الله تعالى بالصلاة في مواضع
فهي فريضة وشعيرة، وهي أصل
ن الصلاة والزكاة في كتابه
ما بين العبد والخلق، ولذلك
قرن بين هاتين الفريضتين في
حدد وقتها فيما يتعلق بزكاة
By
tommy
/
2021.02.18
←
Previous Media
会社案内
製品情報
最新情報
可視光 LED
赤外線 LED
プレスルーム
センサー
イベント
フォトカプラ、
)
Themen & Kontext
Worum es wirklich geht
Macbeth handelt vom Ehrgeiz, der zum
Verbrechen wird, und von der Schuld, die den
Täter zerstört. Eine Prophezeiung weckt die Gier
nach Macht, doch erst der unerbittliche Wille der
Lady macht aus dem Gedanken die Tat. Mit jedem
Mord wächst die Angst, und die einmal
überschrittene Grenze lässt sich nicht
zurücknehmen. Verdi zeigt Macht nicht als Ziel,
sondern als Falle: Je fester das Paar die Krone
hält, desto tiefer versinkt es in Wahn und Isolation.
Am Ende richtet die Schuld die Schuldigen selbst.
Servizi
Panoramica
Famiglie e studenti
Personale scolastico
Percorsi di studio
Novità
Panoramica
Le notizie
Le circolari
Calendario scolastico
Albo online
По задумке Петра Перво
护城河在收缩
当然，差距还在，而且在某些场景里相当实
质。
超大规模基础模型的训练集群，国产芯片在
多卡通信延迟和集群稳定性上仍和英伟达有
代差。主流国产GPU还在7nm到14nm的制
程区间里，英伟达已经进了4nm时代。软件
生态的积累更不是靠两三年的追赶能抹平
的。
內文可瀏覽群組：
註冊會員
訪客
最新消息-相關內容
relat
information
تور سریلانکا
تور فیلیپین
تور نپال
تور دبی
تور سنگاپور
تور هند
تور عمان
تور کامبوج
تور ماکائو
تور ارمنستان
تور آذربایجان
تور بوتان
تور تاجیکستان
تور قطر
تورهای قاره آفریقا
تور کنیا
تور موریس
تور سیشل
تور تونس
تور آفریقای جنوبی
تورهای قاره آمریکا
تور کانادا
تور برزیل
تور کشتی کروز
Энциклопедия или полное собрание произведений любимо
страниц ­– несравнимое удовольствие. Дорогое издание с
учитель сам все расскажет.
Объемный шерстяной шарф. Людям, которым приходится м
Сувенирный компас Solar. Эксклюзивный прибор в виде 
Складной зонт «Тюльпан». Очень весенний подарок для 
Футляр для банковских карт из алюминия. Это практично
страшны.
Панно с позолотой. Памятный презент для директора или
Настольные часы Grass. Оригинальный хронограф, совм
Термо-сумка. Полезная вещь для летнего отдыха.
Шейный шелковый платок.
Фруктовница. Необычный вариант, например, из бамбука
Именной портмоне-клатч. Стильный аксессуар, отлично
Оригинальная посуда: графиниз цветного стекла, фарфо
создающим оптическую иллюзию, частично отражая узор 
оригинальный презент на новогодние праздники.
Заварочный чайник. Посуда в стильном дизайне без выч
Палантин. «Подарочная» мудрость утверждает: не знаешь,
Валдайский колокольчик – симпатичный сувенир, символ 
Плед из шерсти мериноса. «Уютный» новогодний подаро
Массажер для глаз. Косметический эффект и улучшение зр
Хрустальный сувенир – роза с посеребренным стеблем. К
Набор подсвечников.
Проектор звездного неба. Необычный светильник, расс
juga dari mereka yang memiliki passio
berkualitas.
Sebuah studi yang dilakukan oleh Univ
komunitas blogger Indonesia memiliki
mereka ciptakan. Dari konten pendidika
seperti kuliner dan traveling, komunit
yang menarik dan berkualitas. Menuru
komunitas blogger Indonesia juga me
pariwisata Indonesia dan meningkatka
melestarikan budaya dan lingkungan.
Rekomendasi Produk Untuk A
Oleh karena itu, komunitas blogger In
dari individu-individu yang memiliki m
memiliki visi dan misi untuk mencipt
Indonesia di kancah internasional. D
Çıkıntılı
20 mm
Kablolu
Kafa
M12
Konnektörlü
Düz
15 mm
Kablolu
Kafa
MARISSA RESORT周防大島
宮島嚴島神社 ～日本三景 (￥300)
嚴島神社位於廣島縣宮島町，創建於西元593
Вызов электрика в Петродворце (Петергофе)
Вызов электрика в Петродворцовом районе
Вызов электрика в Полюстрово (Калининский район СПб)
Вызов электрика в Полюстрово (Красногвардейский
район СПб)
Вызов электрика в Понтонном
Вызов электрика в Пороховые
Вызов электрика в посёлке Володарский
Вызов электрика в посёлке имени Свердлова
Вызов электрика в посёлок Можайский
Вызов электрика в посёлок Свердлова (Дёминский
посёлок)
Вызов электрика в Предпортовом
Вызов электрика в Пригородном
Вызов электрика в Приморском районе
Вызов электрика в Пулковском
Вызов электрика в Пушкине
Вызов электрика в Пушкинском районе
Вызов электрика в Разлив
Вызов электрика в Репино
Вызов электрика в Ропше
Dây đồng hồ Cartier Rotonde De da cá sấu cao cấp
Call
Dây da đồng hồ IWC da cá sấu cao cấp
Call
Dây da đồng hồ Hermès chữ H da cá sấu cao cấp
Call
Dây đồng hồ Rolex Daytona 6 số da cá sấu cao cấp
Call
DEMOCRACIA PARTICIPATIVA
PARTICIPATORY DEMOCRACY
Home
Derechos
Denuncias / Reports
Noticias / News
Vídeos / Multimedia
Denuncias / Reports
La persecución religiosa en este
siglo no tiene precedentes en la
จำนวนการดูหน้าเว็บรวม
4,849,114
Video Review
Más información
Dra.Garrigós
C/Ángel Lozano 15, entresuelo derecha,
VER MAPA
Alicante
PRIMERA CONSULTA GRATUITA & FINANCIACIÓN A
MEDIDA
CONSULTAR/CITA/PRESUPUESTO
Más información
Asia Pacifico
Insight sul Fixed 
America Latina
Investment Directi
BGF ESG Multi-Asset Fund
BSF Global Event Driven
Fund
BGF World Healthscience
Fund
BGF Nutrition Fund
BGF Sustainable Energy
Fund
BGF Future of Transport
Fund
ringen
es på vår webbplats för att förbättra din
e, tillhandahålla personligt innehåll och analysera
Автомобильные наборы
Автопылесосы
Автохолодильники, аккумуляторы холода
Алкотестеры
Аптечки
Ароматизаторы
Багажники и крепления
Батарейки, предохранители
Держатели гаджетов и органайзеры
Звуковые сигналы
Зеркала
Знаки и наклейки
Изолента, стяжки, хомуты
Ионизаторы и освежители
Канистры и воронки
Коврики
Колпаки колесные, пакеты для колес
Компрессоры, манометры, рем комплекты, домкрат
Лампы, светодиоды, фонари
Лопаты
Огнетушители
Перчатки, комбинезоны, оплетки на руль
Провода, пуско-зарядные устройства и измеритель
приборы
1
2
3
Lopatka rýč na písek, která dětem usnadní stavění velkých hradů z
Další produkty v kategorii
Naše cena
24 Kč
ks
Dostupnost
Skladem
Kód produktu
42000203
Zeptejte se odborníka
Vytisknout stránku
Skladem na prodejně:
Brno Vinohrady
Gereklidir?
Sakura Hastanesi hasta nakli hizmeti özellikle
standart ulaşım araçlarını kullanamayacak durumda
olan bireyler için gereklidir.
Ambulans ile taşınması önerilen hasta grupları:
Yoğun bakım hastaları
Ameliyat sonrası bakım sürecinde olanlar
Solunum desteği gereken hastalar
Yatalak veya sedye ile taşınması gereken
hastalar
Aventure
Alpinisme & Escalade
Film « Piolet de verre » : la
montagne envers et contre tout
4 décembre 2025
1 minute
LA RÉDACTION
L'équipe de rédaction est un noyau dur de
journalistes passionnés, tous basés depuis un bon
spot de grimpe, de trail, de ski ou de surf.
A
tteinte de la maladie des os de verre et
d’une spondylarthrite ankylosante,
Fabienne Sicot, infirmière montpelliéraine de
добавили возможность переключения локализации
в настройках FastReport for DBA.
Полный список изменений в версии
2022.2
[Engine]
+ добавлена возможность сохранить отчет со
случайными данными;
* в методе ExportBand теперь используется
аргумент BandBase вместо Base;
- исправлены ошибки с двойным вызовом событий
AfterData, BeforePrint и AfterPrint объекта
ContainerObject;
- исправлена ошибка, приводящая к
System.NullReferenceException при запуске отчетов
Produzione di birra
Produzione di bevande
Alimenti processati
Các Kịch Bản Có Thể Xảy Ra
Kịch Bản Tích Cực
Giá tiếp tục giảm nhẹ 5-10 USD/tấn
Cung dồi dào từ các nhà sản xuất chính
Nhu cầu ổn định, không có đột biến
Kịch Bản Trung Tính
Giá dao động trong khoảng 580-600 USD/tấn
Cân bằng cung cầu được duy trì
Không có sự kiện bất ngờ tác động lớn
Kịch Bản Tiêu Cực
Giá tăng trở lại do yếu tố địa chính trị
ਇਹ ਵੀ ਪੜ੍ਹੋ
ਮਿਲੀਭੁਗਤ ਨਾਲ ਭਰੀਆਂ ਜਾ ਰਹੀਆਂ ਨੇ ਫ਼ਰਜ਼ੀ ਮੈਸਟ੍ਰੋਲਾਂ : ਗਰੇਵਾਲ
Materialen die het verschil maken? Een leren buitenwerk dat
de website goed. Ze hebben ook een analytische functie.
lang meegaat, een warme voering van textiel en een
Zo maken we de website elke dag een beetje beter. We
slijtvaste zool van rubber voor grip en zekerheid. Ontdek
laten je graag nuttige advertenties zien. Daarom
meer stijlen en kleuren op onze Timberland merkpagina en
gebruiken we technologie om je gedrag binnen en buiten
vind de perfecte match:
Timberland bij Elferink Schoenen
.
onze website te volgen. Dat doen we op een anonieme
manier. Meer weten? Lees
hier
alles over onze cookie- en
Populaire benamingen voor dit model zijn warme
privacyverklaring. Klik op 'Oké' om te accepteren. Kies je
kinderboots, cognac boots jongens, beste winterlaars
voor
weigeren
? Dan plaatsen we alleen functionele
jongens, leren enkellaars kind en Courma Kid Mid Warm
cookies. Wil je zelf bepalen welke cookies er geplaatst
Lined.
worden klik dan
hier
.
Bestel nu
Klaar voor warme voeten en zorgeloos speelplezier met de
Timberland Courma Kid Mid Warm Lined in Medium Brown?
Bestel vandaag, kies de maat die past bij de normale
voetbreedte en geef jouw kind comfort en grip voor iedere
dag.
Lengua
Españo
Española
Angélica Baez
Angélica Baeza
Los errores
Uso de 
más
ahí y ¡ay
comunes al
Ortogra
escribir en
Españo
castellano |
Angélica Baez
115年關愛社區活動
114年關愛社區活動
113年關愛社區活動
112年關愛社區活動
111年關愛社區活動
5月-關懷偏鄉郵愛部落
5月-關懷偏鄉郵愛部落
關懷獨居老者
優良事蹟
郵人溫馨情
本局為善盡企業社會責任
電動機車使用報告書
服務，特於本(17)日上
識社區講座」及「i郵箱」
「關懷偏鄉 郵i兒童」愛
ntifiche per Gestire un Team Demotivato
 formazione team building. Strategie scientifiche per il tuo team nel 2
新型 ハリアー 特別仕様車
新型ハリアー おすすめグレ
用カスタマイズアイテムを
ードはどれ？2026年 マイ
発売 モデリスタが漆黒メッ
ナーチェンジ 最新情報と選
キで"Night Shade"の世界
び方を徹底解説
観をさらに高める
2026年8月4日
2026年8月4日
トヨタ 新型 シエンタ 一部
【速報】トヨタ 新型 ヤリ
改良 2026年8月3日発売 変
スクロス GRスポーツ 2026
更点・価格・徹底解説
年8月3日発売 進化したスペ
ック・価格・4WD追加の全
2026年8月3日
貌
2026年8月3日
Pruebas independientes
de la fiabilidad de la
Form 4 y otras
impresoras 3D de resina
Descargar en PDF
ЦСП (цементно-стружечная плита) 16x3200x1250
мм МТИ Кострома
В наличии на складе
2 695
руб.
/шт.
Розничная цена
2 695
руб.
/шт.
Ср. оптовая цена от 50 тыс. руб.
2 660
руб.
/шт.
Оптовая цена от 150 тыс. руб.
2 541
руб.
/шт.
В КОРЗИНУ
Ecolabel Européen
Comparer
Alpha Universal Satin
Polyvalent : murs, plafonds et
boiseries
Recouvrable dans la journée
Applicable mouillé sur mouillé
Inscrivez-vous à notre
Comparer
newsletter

ASSIGNMENT
Your reply is to repeat, unchanged, the lines above running from the one with "BGF World Healthscience" up to and including the one with "Держатели гаджетов и органайзеры".

FINAL ANSWER
BGF World Healthscience
Fund
BGF Nutrition Fund
BGF Sustainable Energy
Fund
BGF Future of Transport
Fund
ringen
es på vår webbplats för att förbättra din
e, tillhandahålla personligt innehåll och analysera
Автомобильные наборы
Автопылесосы
Автохолодильники, аккумуляторы холода
Алкотестеры
Аптечки
Ароматизаторы
Багажники и крепления
Батарейки, предохранители
Держатели гаджетов и органайзеры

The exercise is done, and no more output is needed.